** PROBLEM TO WORK ON **
In the data below, which lines contain "Plazo"? List them by copying each one.

** EXTRACTED DATA **
—————

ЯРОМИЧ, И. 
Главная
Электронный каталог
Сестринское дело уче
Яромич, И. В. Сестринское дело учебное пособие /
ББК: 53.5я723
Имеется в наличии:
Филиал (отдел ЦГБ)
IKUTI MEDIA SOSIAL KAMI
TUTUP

—————

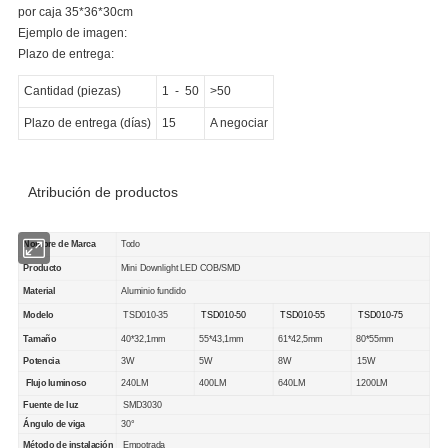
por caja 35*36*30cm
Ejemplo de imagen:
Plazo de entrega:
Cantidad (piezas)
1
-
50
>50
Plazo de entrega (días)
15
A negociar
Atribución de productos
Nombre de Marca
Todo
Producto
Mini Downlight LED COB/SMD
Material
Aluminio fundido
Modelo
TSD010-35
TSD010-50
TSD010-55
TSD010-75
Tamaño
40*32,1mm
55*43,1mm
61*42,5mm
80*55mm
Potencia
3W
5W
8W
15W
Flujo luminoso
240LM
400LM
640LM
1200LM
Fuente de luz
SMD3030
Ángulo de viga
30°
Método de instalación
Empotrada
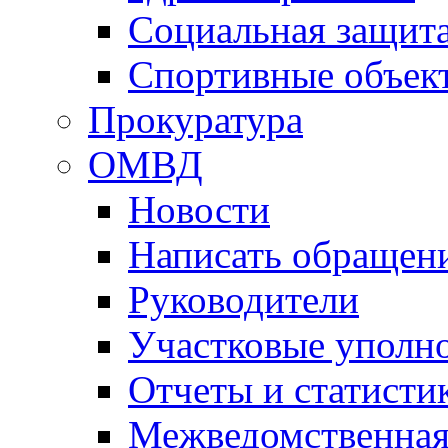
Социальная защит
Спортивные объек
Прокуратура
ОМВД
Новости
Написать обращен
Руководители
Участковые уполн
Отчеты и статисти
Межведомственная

—————

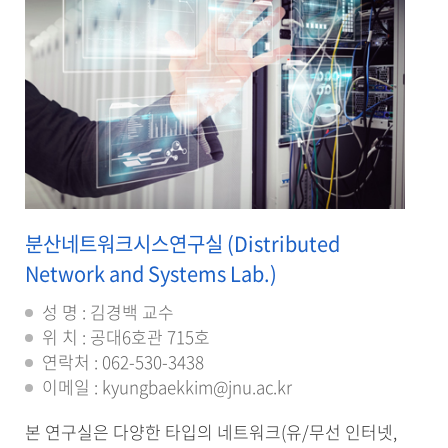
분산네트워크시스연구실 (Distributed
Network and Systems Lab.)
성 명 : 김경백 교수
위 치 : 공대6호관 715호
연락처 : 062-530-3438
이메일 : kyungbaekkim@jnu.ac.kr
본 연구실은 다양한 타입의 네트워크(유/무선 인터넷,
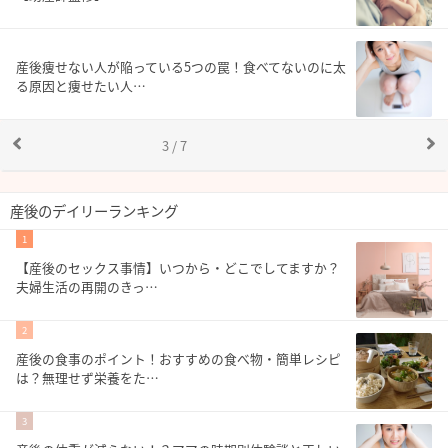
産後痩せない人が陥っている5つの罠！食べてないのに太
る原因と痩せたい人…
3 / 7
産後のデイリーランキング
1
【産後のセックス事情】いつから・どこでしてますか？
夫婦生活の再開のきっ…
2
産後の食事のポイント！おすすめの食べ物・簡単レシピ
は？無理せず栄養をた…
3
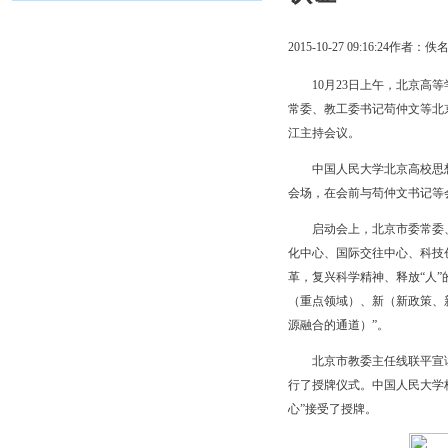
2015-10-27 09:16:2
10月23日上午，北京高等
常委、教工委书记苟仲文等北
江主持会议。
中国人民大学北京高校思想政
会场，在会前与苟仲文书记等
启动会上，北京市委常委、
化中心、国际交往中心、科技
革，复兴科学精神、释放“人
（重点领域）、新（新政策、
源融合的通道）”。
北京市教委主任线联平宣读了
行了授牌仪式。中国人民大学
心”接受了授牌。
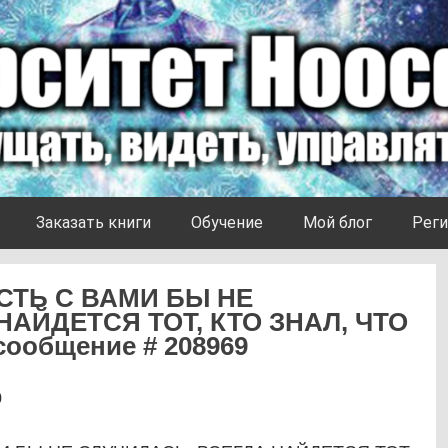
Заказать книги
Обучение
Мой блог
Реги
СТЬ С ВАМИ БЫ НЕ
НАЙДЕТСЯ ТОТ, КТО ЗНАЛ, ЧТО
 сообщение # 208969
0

—————

** REPLY **
Plazo de entrega:
Plazo de entrega (días)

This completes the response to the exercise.